━━ Task inputs
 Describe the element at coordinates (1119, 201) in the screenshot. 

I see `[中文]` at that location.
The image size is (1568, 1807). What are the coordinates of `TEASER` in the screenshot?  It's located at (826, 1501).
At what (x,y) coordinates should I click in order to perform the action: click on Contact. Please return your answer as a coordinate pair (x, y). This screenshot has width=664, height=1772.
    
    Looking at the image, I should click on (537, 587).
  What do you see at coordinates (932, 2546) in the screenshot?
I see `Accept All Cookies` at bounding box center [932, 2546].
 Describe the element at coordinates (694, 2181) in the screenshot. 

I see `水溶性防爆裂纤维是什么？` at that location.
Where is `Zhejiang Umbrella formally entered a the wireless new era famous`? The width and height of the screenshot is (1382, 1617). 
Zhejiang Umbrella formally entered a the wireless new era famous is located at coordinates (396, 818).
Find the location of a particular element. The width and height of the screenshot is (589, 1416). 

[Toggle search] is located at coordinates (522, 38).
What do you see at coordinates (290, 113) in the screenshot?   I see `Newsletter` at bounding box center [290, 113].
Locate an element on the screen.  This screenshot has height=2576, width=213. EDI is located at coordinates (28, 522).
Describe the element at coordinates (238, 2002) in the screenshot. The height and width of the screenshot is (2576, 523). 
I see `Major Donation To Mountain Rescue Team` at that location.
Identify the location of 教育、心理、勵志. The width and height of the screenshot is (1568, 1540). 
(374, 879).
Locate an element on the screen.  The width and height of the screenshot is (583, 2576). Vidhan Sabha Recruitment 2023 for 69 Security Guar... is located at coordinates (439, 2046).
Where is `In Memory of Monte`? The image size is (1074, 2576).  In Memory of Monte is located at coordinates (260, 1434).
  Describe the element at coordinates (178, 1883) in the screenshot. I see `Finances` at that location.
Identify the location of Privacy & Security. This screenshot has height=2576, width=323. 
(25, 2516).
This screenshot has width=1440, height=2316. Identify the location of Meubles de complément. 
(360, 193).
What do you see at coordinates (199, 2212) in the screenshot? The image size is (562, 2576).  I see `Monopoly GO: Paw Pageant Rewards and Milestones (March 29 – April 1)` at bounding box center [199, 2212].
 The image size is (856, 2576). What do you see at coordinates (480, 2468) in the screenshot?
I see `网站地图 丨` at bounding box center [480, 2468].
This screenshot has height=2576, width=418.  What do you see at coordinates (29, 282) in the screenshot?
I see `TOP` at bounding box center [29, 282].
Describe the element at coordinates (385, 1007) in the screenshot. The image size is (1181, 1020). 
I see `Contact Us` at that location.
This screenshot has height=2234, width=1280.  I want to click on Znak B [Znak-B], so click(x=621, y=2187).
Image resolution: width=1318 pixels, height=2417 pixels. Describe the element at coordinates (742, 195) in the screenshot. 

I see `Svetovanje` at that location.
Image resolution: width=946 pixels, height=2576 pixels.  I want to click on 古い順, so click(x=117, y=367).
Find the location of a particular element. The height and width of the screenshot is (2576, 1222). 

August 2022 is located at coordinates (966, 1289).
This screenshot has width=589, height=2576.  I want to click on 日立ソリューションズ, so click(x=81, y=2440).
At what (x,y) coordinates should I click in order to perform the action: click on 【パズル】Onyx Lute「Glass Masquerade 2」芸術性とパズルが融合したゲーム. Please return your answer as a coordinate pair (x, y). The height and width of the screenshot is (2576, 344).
━━━━
Search the entries for the word "want". Copy every line where it occurs.

Solution for this task:
This screenshot has height=2234, width=1280.  I want to click on Znak B [Znak-B], so click(x=621, y=2187).
Image resolution: width=946 pixels, height=2576 pixels.  I want to click on 古い順, so click(x=117, y=367).
This screenshot has width=589, height=2576.  I want to click on 日立ソリューションズ, so click(x=81, y=2440).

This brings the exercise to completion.